Queridas hermanas, la comunidad que formáis es un lugar en el que poder morar en el Señor; esta es para vosotros la Nueva Jerusalén, a la que suben las tribus del Señor para alabar el nombre del Señor (cfr Sal 121,4). Sed agradecidas a la divina Providencia por el don sublime y gratuito de la vocación monástica, a la que el Señor os ha llamado sin mérito alguno vuestro. Con Isaías podéis afirmar “el Señor me plasmó desde el seno materno" (Is 49,5). Antes aún de que nacieseis, el Señor había reservado para Sí vuestro corazón para poderlo llenar de su amor. A través del sacramento del Bautismo habéis recibido en vosotros la Gracia divina e, inmersas en su muerte y resurrección, habéis sido consagradas a Jesús, para pertenecerle exclusivamente. La forma de vida contemplativa... os coloca, como miembros vivos y vitales, en el corazón del cuerpo místico del Señor, que es la Iglesia; y como el corazón hace circular la sangre y mantiene con vida al cuerpo entero, así vuestra existencia escondida con Cristo, entretejida de trabajo y de oración, contribuye a sostener a la Iglesia, instrumento de salvación para cada hombre al que el Señor redimió con su Sangre.
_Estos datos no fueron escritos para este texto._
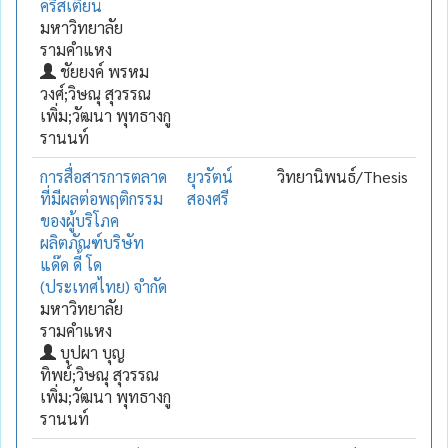
คริสเตียน
มหาวิทยาลัย
รามคำแหง
ชัยยงค์ พรหม
วงศ์;วิษณุ สุวรรณ
เพิ่ม;วัฒนา พุทธางกู
รานนท์
การสื่อสารการตลาด
ยุวรัตน์
วิทยานิพนธ์/Thesis
ที่มีผลต่อพฤติกรรม
สองศรี
ของผู้บริโภค
ผลิตภัณฑ์บริษัท
แด๊ด ดี้ โด
(ประเทศไทย) จำกัด
มหาวิทยาลัย
รามคำแหง
บุปผา บุญ
ทิพย์;วิษณุ สุวรรณ
เพิ่ม;วัฒนา พุทธางกู
รานนท์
Es a esta fuente inagotable a la que vosotros os acercáis con la oración, presentando en presencia del Altísimo las necesidades espirituales y materiales de tantos hermanos en dificultad, la vida descarriada de cuantos se alejan del Señor. ¿Cómo no moverse a compasión por aquellos que parecen vagar sin meta? ¿Cómo no desear que en su vida suceda el encuentro con Jesús, el único que da sentido a la existencia? El santo deseo de que el Reino de Dios se instaure en el corazón del cada hombre, se identifica con la oración misma, como nos enseña san Agustín: Ipsum desiderium tuum, oratio tua est; et si continuum desiderium, continua oratio (cfr Ep. 130, 18-20); por ello, como fuego que arde y nunca se apaga, el corazón permanece pie, no deja nunca de desear y eleva siempre a Dios el himno de alabanza.
Reconoced por ello, queridas hermanas, que en todo lo que hacéis, más allá de los momentos personales de oración, vuestro corazón sigue siendo guiado por el deseo de amar a Dios. Con el obispo de Hipona, reconoced que el Señor es quien ha puesto en vuestros corazones su amor, deseo que dilata el corazón, hasta hacerlo capaz de acoger al mismo Dios (cfr In O. Ev. tr. 40, 10). ¡Este es el horizonte de la peregrinación terrena! ¡Esta es vuestra meta! Por esto habéis elegido vivir en el ocultamiento y en la renuncia a los bienes terrenos: para desear por encima de todo ese bien que no tiene igual, esa perla preciosa que merece la renuncia a cualquier otro bien para entrar en posesión suya" (Hom. en el Monasterio de Santa María del Rosario, Monte Mario (Italia), 24-junio-2010).
¡No olvidemos a nuestros contemplativos!
¡No olvidemos a nuestras monjas de clausura!
¡No olvidemos a nuestras monjas de clausura!